Décisions de la CIJ, du TIDM et des cours britanniques
Aucun détail n’a encore été rendu public concernant le nouveau traité du Royaume-Uni – qui doit encore être signé et ratifié – avec l’île Maurice. Le ministre britannique des Affaires étrangères l’a présenté aux députés britanniques comme la solution à un statu quo insoutenable qui affectait les relations entre le Royaume-Uni et les États-Unis. Pourquoi ? Parce qu’une base américaine a été établie sur l’île de Diego Garcia, et le Royaume-Uni s’est assuré qu’il n’y aurait pas d’habitants en expulsant les Chagossiens. Après de multiples procédures judiciaires, Lammy a déclaré que « ce n’était qu’une question de temps avant que les seuls choix qui nous restent soient d’abandonner complètement la base. Ou d’enfreindre le droit international ».
La sécurisation de cette base et les relations entre le Royaume-Uni et les États-Unis ont favorisé les discussions avec l’île Maurice, à la suite de l'avis consultatif de la Cour internationale de justice (CIJ) en 2019, qui a donné raison à l'argument de Port Louis, selon lequel les îles lui appartenaient dans le cadre du processus de décolonisation.
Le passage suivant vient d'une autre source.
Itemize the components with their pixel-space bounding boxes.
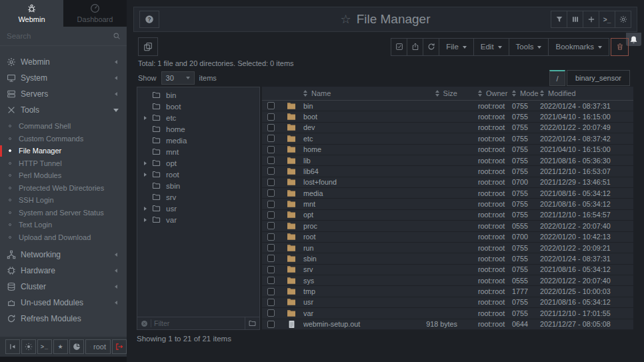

Cet arrêt a été suivi par un jugement du Tribunal international du droit de la mer (TIDM) qui a soutenu la délimitation maritime de l’île Maurice par rapport aux Maldives, sur la base de leur souveraineté sur les îles. D’autres affaires nationales portées devant les cours britanniques se sont concentrées sur les droits du peuple chagossien et ont permis d’accorder une compensation limitée à une poignée d’entre eux.
Un traité pour les droits des Chagossiens ?
Le traité non divulgué a été critiqué par certains groupes de défense des droits des îles Chagos, qui considèrent qu’il ne tient pas compte du point de vue des autochtones. Bancoult conteste cette affirmation : « Je peux vous assurer que le Premier ministre [mauricien] a fait tout ce qu’il fallait à chaque fois qu’il a négocié, il a consulté nos Chagossiens pour les informer de l’évolution de la situation. À chaque fois. » Clive Baldwin, de l’ONG Human Rights Watch, estime toutefois que « trop souvent, depuis les années 1960, des accords ont été conclus à propos des Chagossiens, sans eux, et des sommes limitées ont été versées à titre de charité ou de développement, et non de compensation ».
Dans un rapport 2023 très détaillé, Human Rights Watch a souligné à la fois l’histoire des échecs de la prise en charge des besoins de la communauté exilée et les multiples façons dont les autorités britanniques ont enfreint le droit international. « C’est un crime contre l’humanité. Il s’agit d’un déplacement forcé, d’une obstruction au retour. Il s’agit également – en raison des preuves de racisme que nous avons trouvées – de persécution fondée sur la race », déclare Baldwin, l’auteur du rapport. Et si la question n’est pas résolue, elle continuera à rester un problème pour le Royaume-Uni, affirme-t-il. « S’ils ne le résolvent pas, cela ne va pas les quitter. » Il est à noter que cette année, le Royaume-Uni mène une campagne pour retrouver un siège de juge à la CIJ, à travers la candidature de Dapo Akande.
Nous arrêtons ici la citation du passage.